Royal 10 E.IV, f.49v

Fox Preaching Stowe

British Library MS  Royal 10 E IV, late 13th/early 14th century, and MS Stowe 17, “The Maastricht Hours”, early 14th century.

In every Reynard tale, the fox is summoned before a court of his animal peers, headed by a lion, of course, and called to task for his bad behavior. He always manages to outfox his judges by his cunning. He feigns remorse, confesses his sins, and sets off on a holy pilgrimage of atonement, only to get into more trouble. A death sentence leads to more displays of cunning, exploits and opportunities, and consequently he becomes the sympathetic “hero”, the one for whom we root.

Reynard the Fox Bod MS Douce 360

Reynard Bod Ms Douce Reynard Dead

Reynard as a “pious” pilgrim and on the cart of a fishmonger who has presumed him dead–meanwhile, the fox is working his way through the stock of fish:  Bodleian MS Douce 360, “The Romance of Reynard and Isengrin”, 1339.

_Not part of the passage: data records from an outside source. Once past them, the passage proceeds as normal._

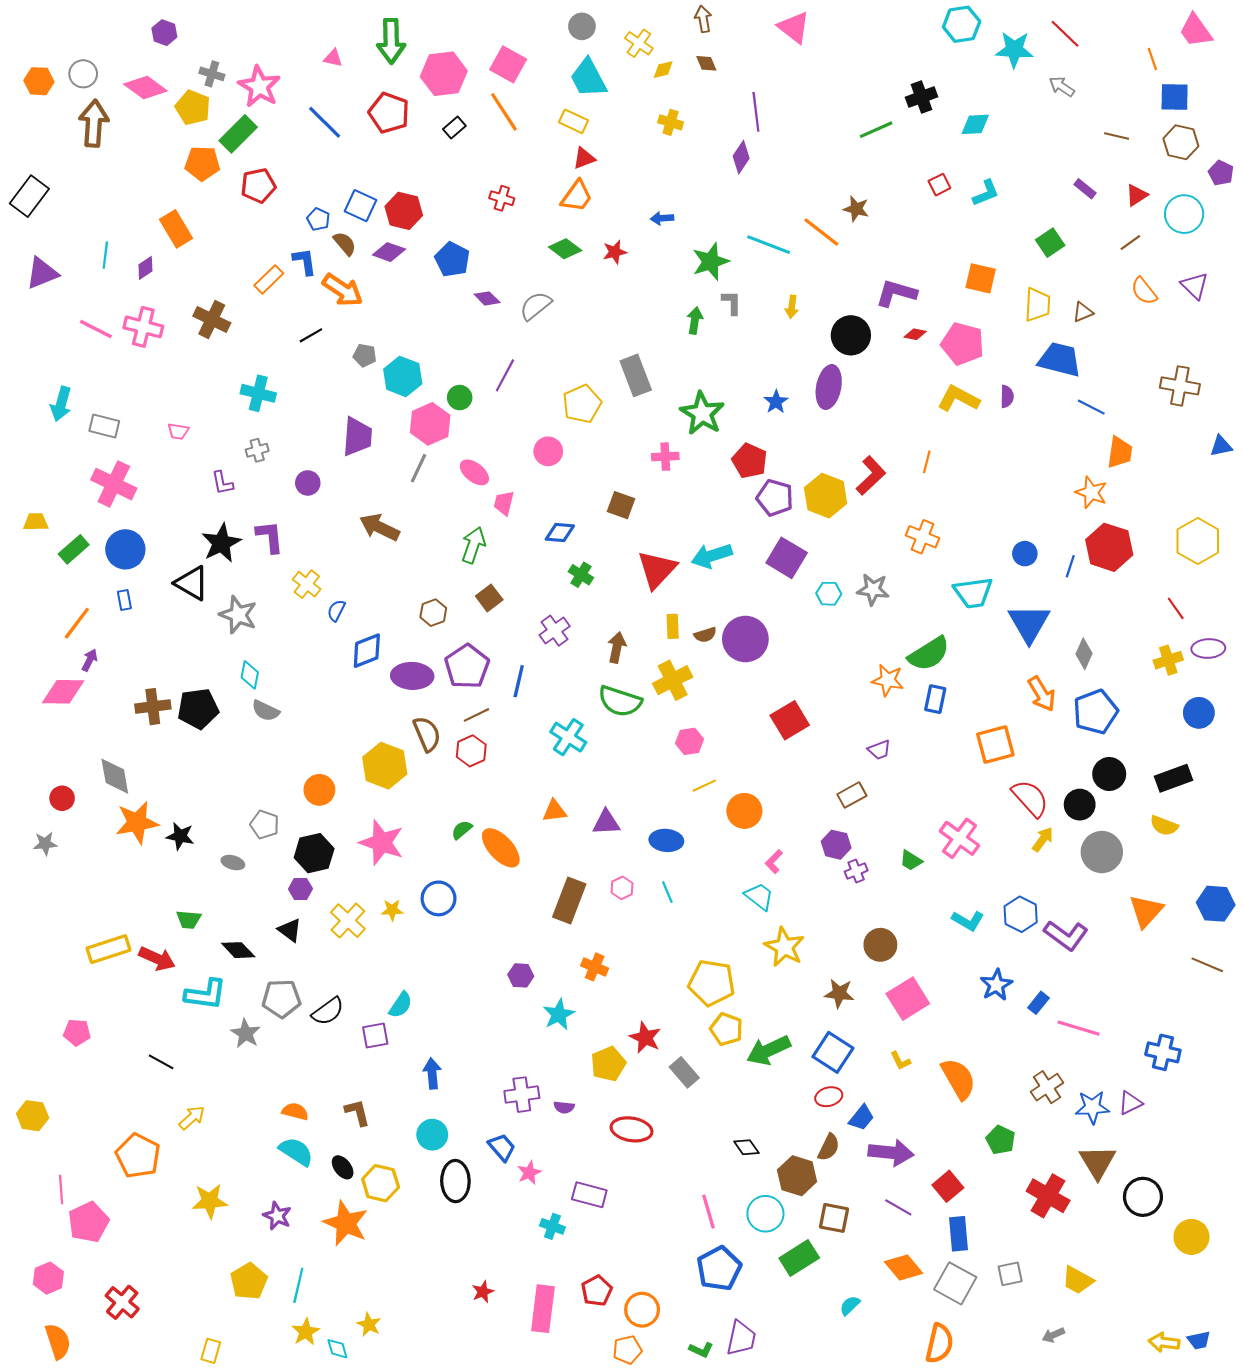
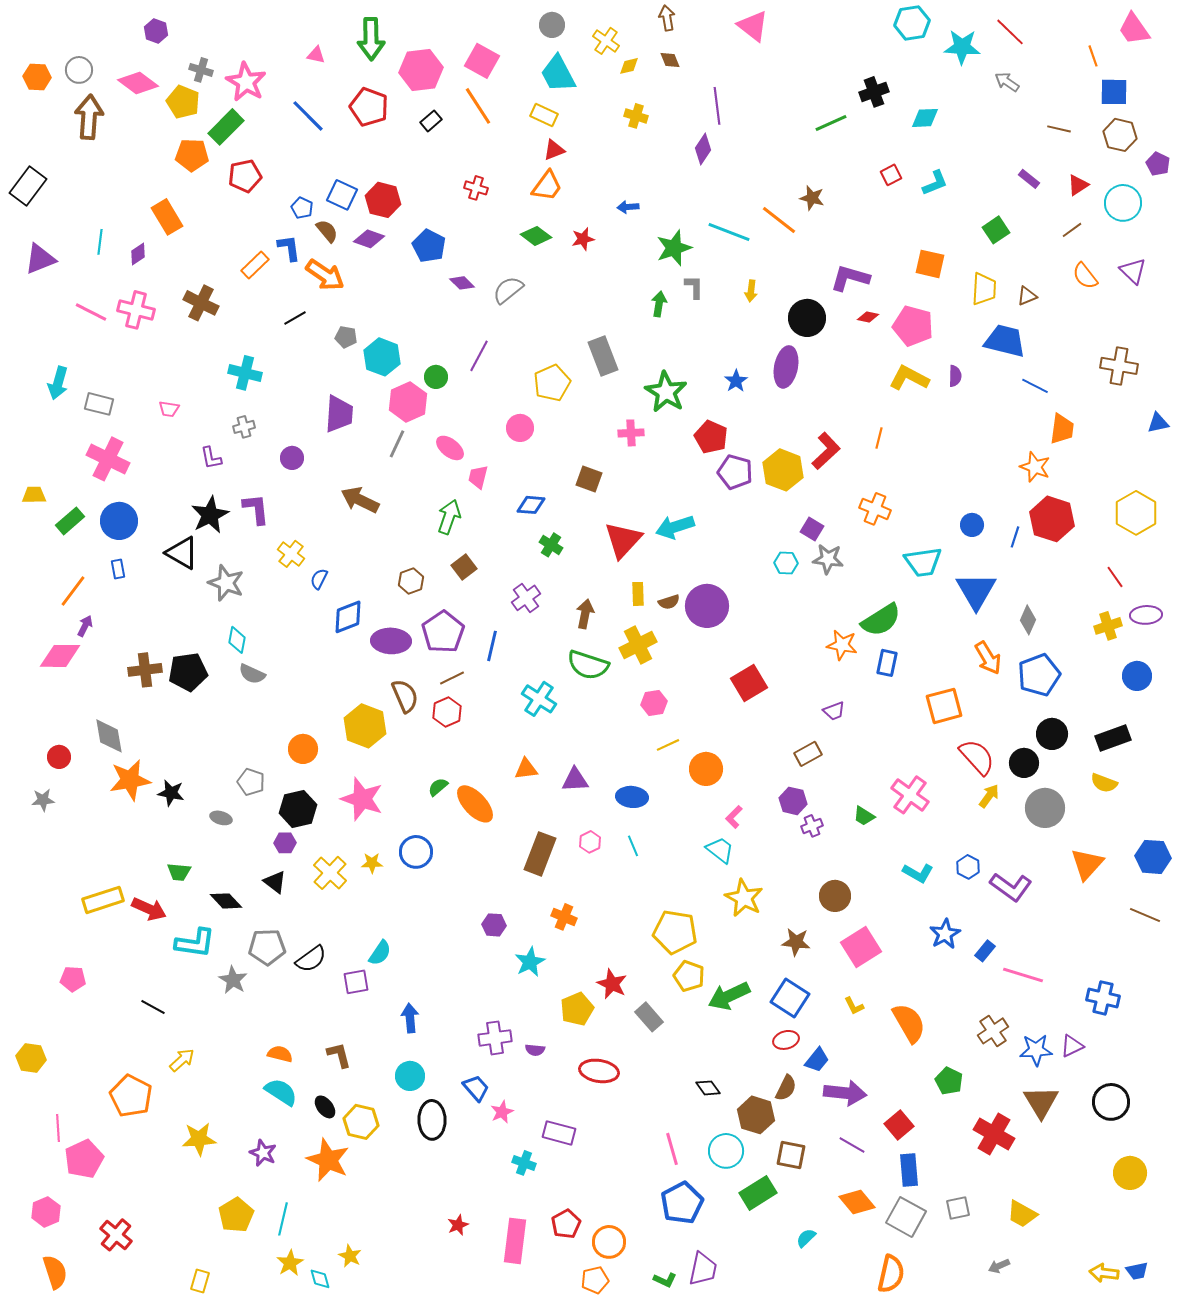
purple square: (787, 558) -> (812, 529), moved, size x0.6
blue hexagon: (1021, 914) -> (968, 867), size x0.7
black circle: (1143, 1197) -> (1111, 1102), moved

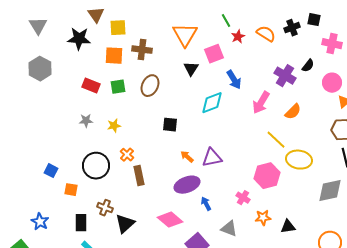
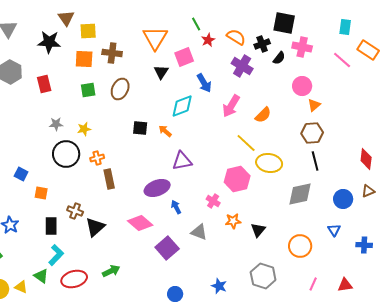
black square: (314, 20) -> (284, 23), size x1.6
black cross: (292, 28) -> (262, 44), moved
black semicircle: (308, 66) -> (279, 58), moved
purple cross: (285, 76) -> (242, 66), moved
red rectangle: (91, 86) -> (44, 84), moved, turned 54
orange cross: (127, 155) -> (97, 158), turned 32
orange arrow: (187, 157) -> (165, 131), moved
black circle: (96, 166) -> (66, 154), moved
black triangle: (288, 227) -> (258, 230), turned -42

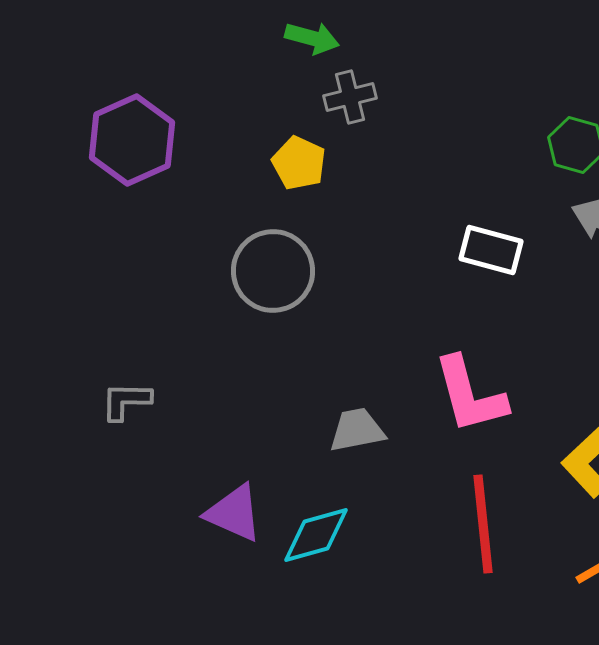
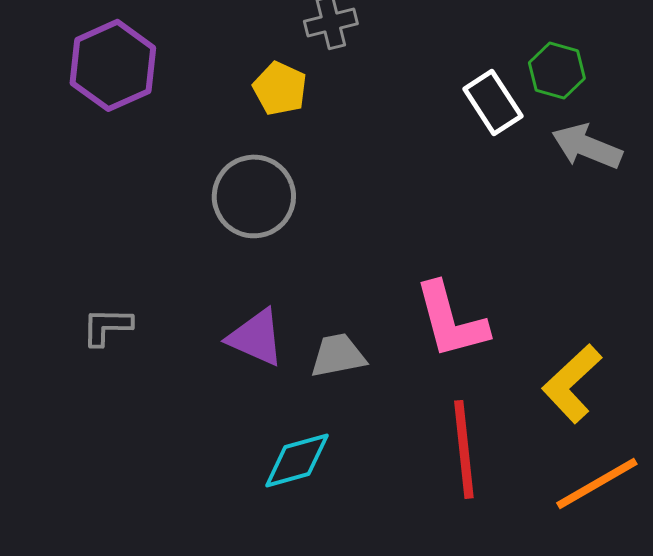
white rectangle: (491, 250) -> (493, 102), moved, turned 42
purple triangle: (234, 513) -> (256, 337), moved

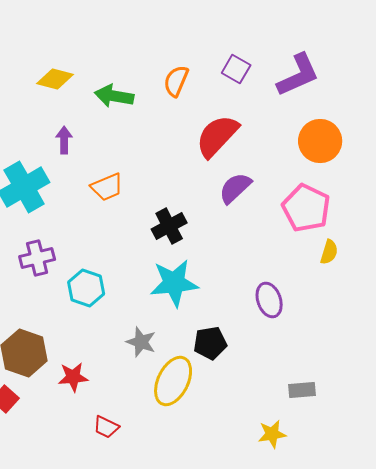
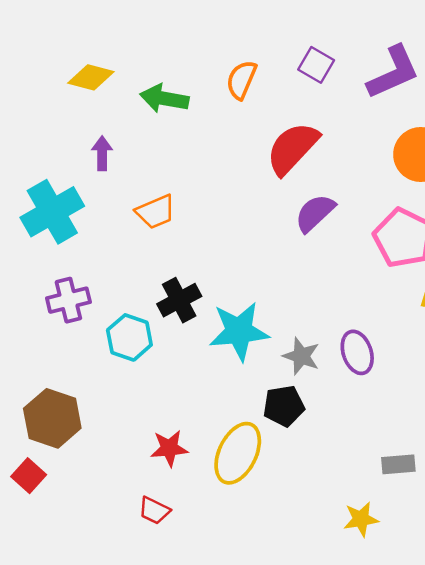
black cross: (169, 226) -> (179, 300), moved
gray star: (141, 342) -> (301, 356), moved
red star: (73, 377) -> (169, 448), moved

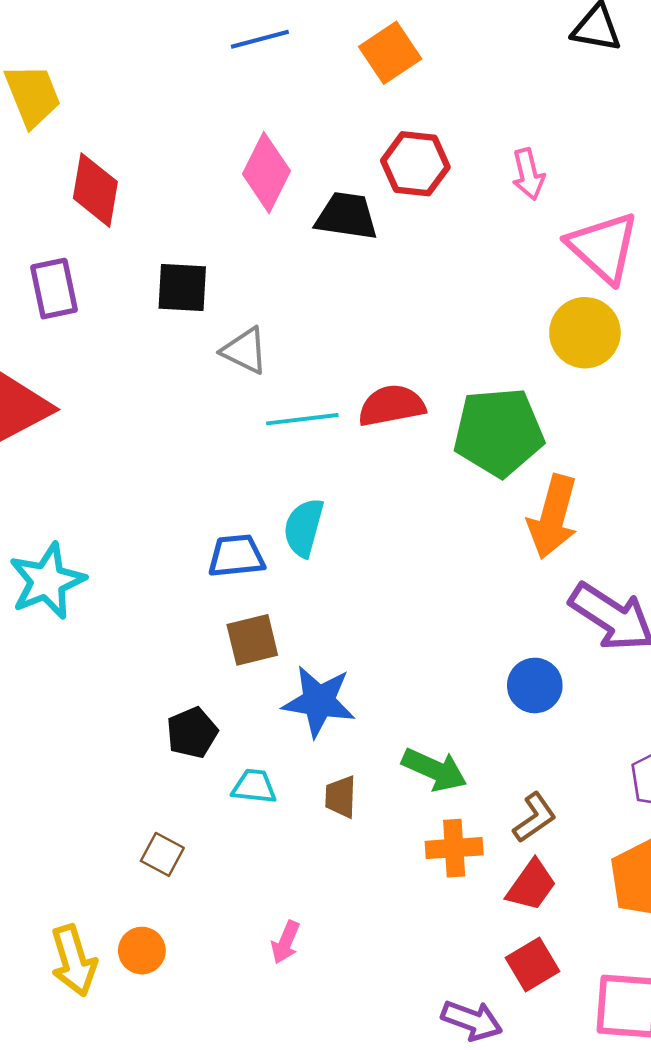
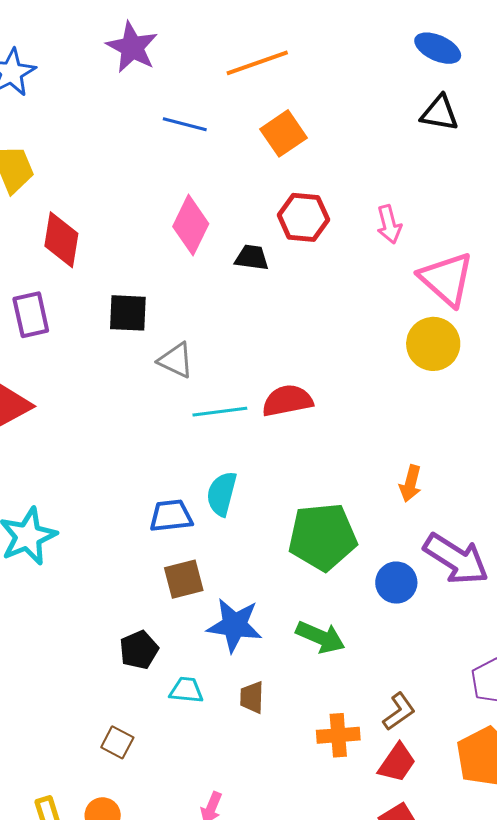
blue line: (260, 39) -> (185, 124), turned 30
black trapezoid: (347, 216) -> (252, 258), size x0.7
green pentagon: (499, 432) -> (322, 537), moved
orange arrow: (553, 517) -> (410, 484), size x0.6
blue circle: (535, 685) -> (396, 583), moved
green arrow: (434, 770) -> (320, 637), moved

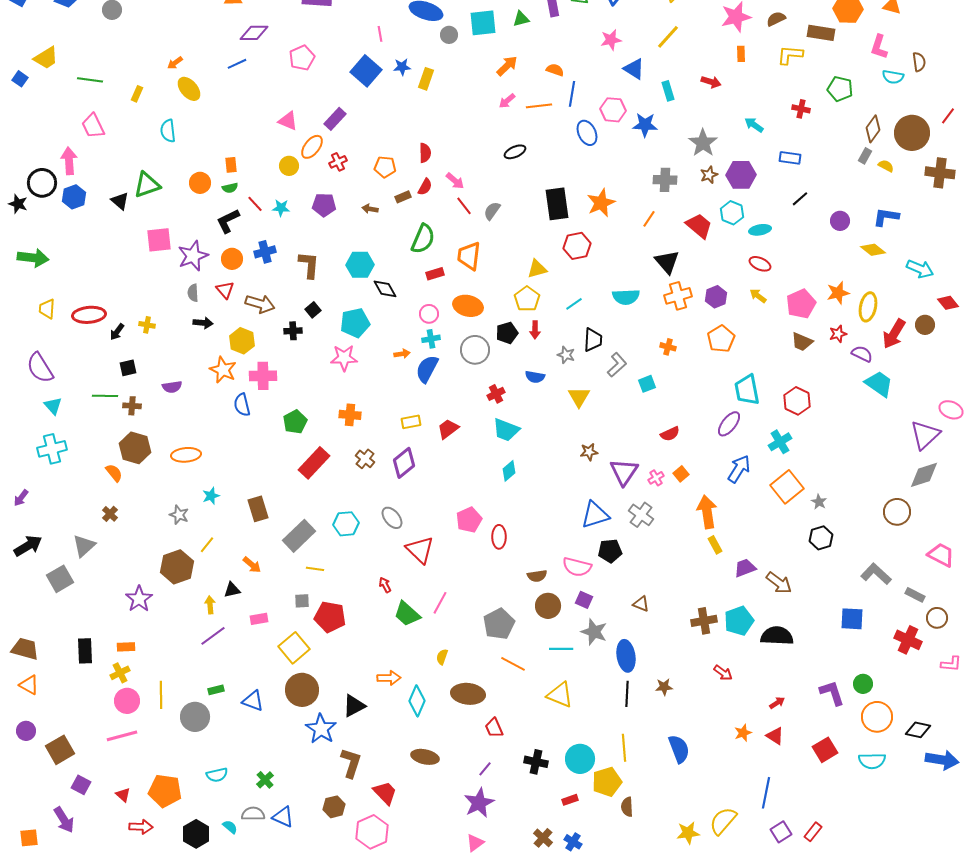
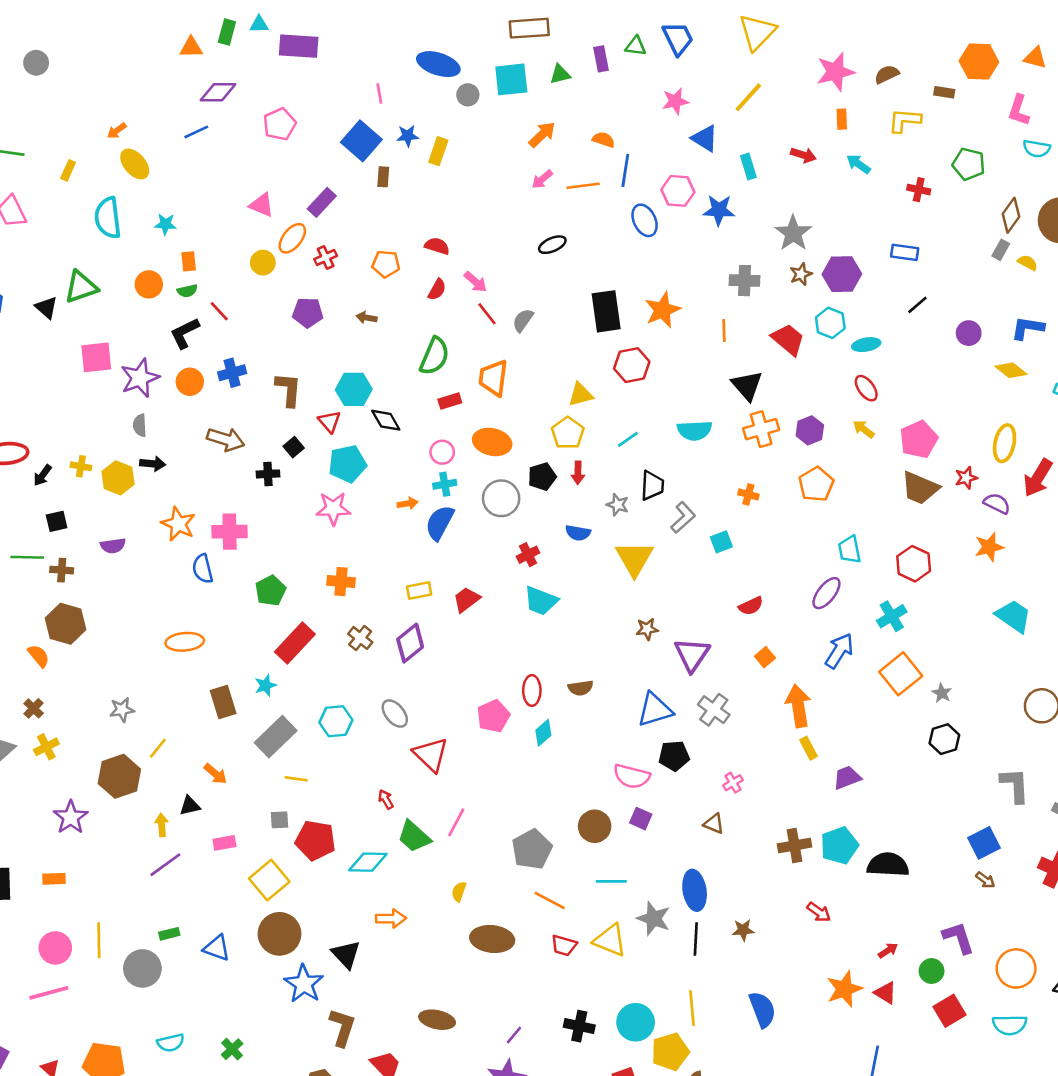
brown rectangle: (821, 33) -> (944, 92), size x0.6
cyan arrow: (754, 125) -> (858, 164), moved
cyan semicircle: (168, 131) -> (108, 218), size x1.4
red semicircle: (425, 153) -> (437, 246), turned -72
brown rectangle: (403, 197) -> (383, 177), moved, turned -63
cyan star: (281, 208) -> (165, 224), moved
orange line: (649, 219) -> (724, 331), turned -36
red ellipse: (760, 264) -> (866, 388), turned 30
red triangle: (225, 290) -> (329, 421), moved
orange star: (838, 293) -> (989, 547), moved
yellow hexagon: (242, 341) -> (118, 478), moved
brown trapezoid: (802, 342) -> (920, 488), size x1.4
cyan trapezoid: (879, 384) -> (1013, 616), moved
cyan trapezoid: (747, 390) -> (850, 550), size x0.7
yellow triangle: (579, 397) -> (634, 559), size x1.4
orange ellipse: (186, 455) -> (185, 642), moved
cyan diamond: (509, 471) -> (543, 733), moved
pink cross: (656, 478) -> (733, 783), moved
cyan star: (211, 496) -> (265, 685), moved
gray star: (179, 515) -> (122, 710), turned -30
red ellipse: (499, 537) -> (532, 690), moved
gray L-shape: (876, 574) -> (1015, 785), turned 44
brown semicircle: (537, 576) -> (581, 688), moved
brown arrow: (779, 583) -> (985, 880), moved, size x0.6
blue square: (852, 619) -> (984, 843), turned -30
gray star: (594, 632) -> (654, 918), moved
yellow cross: (120, 673) -> (46, 747), moved
green circle: (863, 684) -> (932, 971), moved
cyan diamond: (417, 701) -> (368, 862), moved, turned 68
black triangle: (354, 706) -> (346, 954), turned -45
red trapezoid: (494, 728) -> (564, 945), moved, turned -50
orange star: (743, 733) -> (844, 989), size x1.6

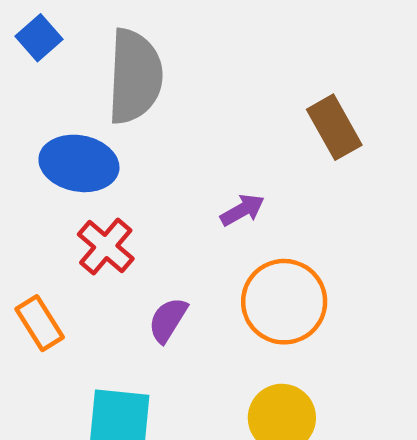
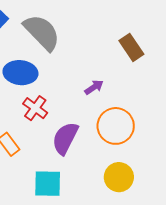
gray semicircle: (135, 76) -> (42, 32), turned -42
purple semicircle: (168, 320) -> (65, 138), size x1.6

I definitely think Reynard’s popularity increased in the late medieval era along with anticlericalism and lay piety, and he makes it into print relatively early. In England, William Caxton published his own translation in 1481, and the “history” was reprinted regularly in the sixteenth and seventeenth centuries. There followed all sorts of literary adaptations, as Reynard, like any outlaw, is readily adaptable. The most famous modern adaptation is Reneike Fuchs, an epic poem produced by Johann Wolfgang von Geothe in 1794, supposedly influenced by the events of the French Revolution. The editions of this text issued from the mid-nineteenth century, illustrated by Wilhelm von Kaulbach and Joseph Wolfe, must have been extremely popular as they were constantly in print. There were also a succession of children’s versions of the fable issued in the nineteenth century, and really beautiful artistic editions published by William Morris’s Kelmscott Press in 1892 (a reprint of Caxton) and the Insel Verlag Press in 1913.

V0023068EL A fox in a monk's habit is apparently deeply engrossed in pr

Reynard the Pilgrim

Reynard Kelmscott Press 1892

Reinke Voss 1913

Reynard posing as a monk in order to access the chicken coop of a monastery, and as a pilgrim being blessed by a ram-priest, Wolfe and von Klaubach illustrations from 1853 & 1846; first page of the Kelmscott Press Caxton edition, 1892; Cover of first edition of Reinke Voss, 1913.

Reynard lives on in a variety of forms and formats in the twentieth century, and today can be found on everything from pillows to china to chess sets. He seems to have shed a lot of the satirical and moralistic messages of his medieval origins, but he was never that moral a character to begin with so I guess it doesn’t matter!

Reynard the Fox Coffee Service

Reynard the Fox Etsy

Two Reynards that I covet:  a Royal Doulton coffee service from 1935, and pencil illustration of Reynard the Fox Detective.